Una regione destinata a essere sempre al centro del mondo

Anche quando il baricentro di un conflitto si sposta verso l’Europa, c’è sempre una linea di collegamento con l’area più turbolenta del pianeta. Il conflitto in Ucraina ha generato conseguenze in medio oriente e, allo stesso tempo, le vicende mediorientali potrebbero influenzare la guerra in corso a Kiev. Sia per gli interessi in ballo che per il gioco di alleanze politiche e commerciali tra i vari attori, i dossier più delicati a livello internazionale anche nei prossimi mesi coinvolgeranno l’area mediorientale.

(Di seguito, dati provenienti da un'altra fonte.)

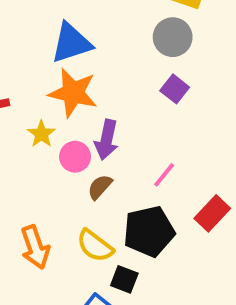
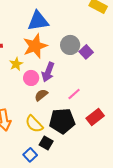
gray circle: (173, 37) -> (70, 45), moved
orange star: (73, 93) -> (35, 46), turned 30

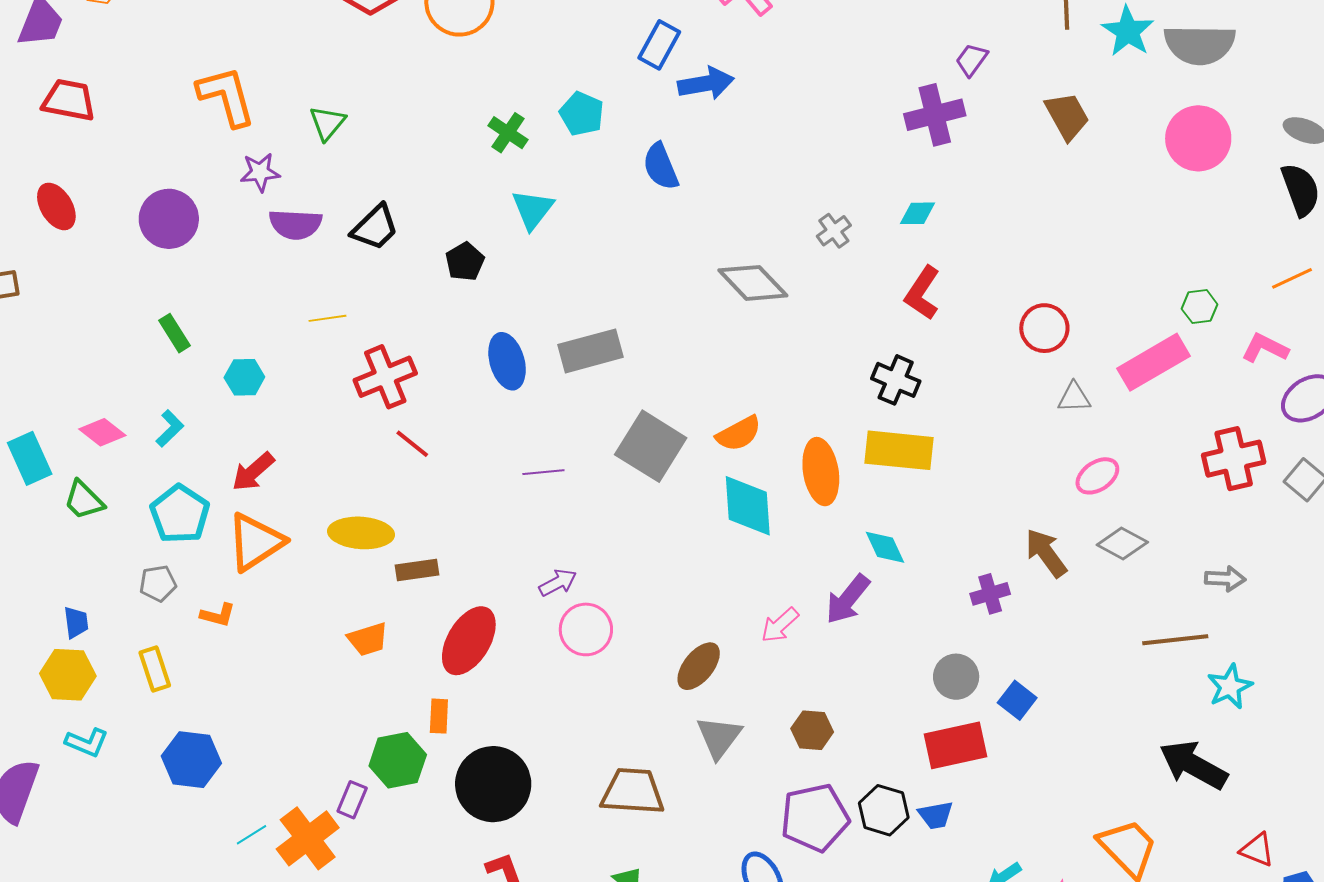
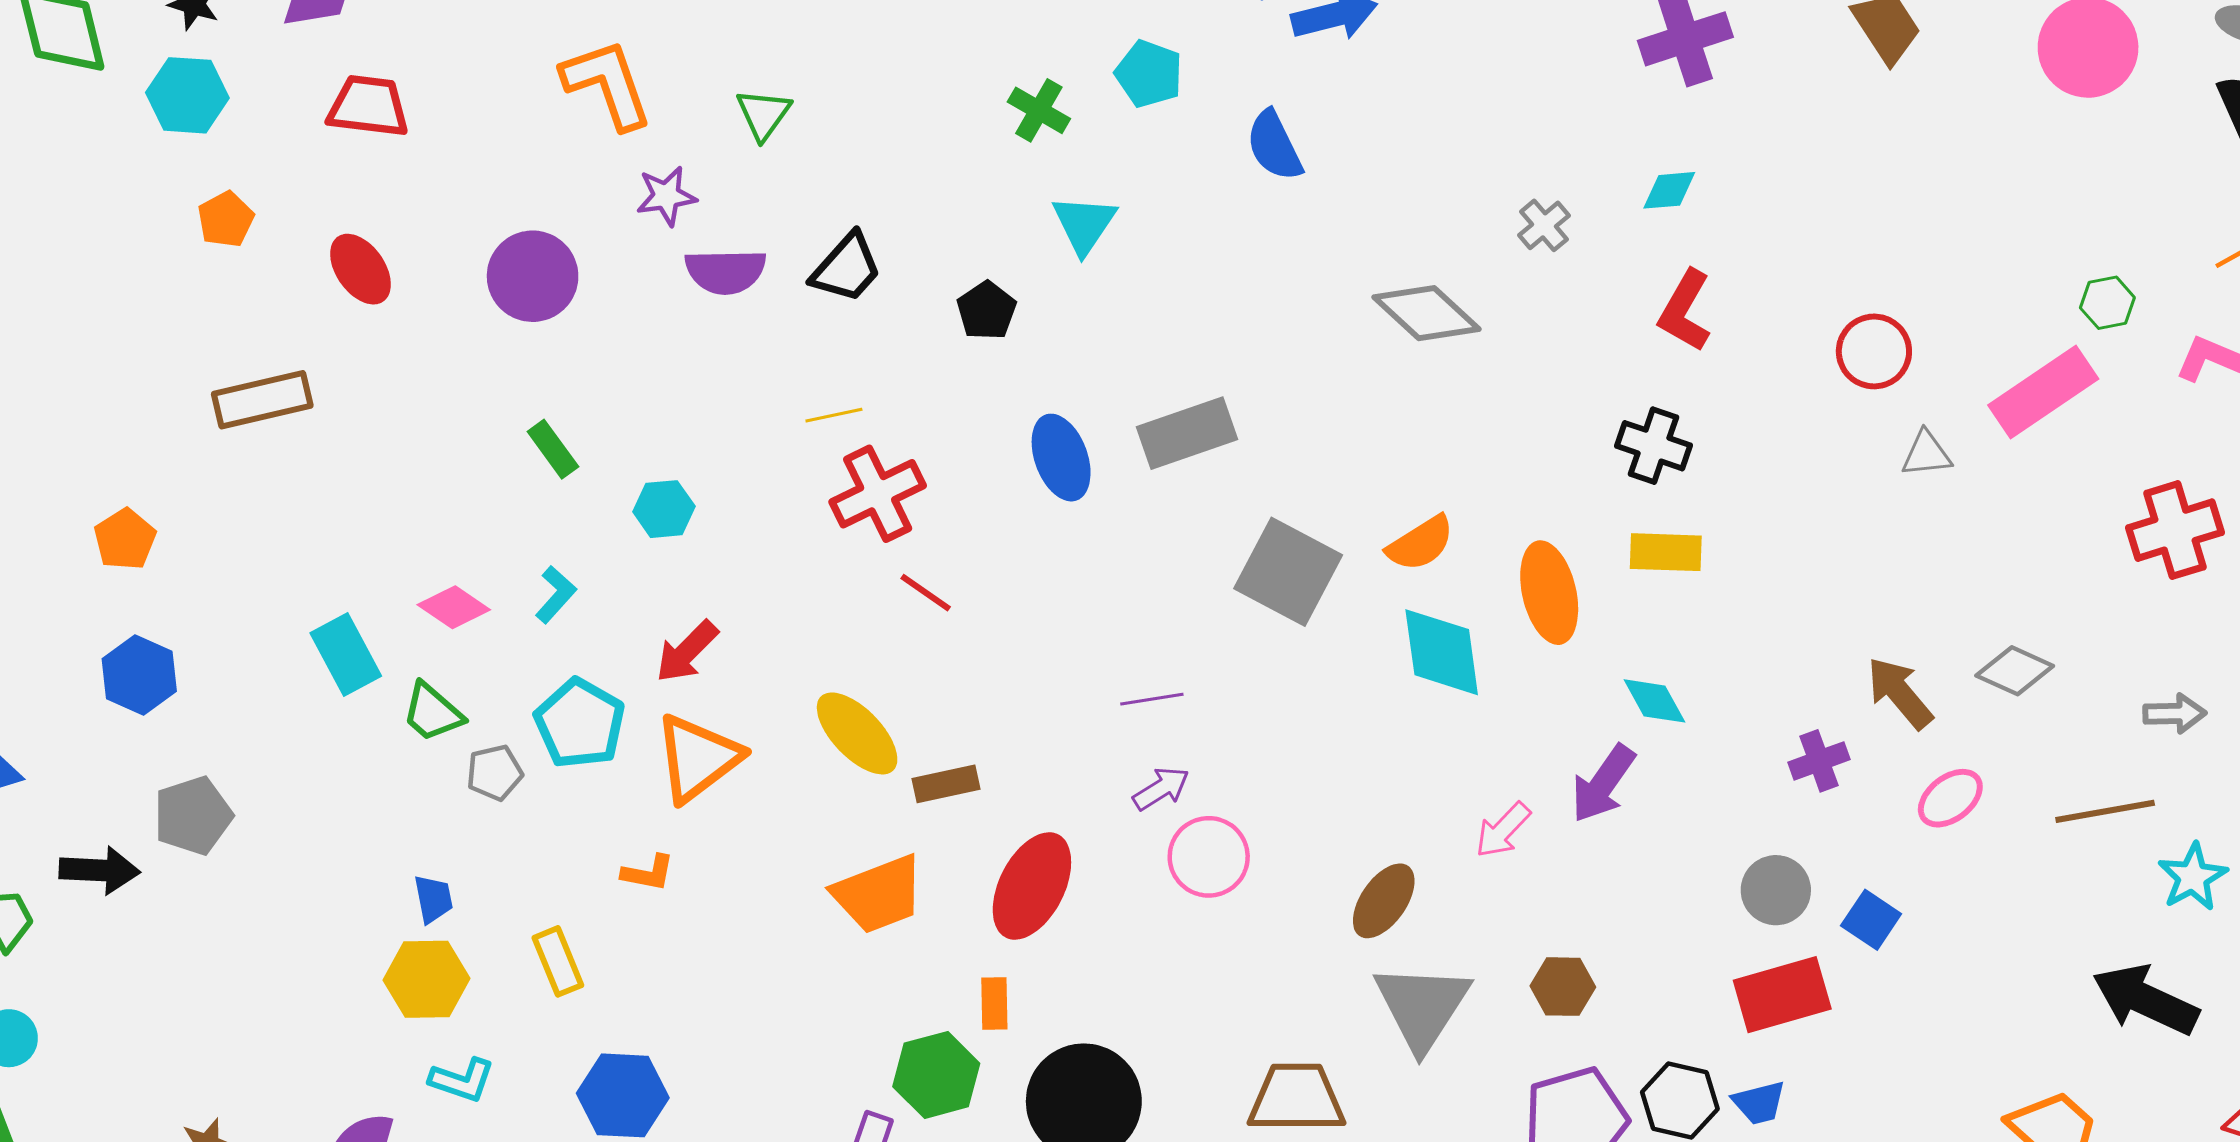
yellow line: (327, 318) -> (834, 415), moved
yellow rectangle: (899, 450) -> (1666, 552), size x0.7
purple line: (543, 472) -> (1152, 699), moved
pink ellipse: (1097, 476) -> (1950, 798), moved
yellow ellipse: (361, 533) -> (857, 733), turned 46
gray pentagon: (158, 583) -> (495, 773), moved
orange trapezoid: (368, 639) -> (878, 894), size x1.5
gray triangle: (719, 737) -> (1422, 1007), size x1.4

Un’area da tenere sotto stretta osservazione. La possibilità di una profonda instabilità iraniana, al pari di una recrudescenza del conflitto israelo-palestinese e di una nuova instabilità nel Magreb, potrebbero sconvolgere gli equilibri al di là e al di qua del Mediterraneo. L’impressione è che per comprendere l’intero corso dell’anno da poco iniziato, occorrerà mettere assieme le tante tessere che compongono l’intricato mosaico di una regione tanto vasta quanto problematica.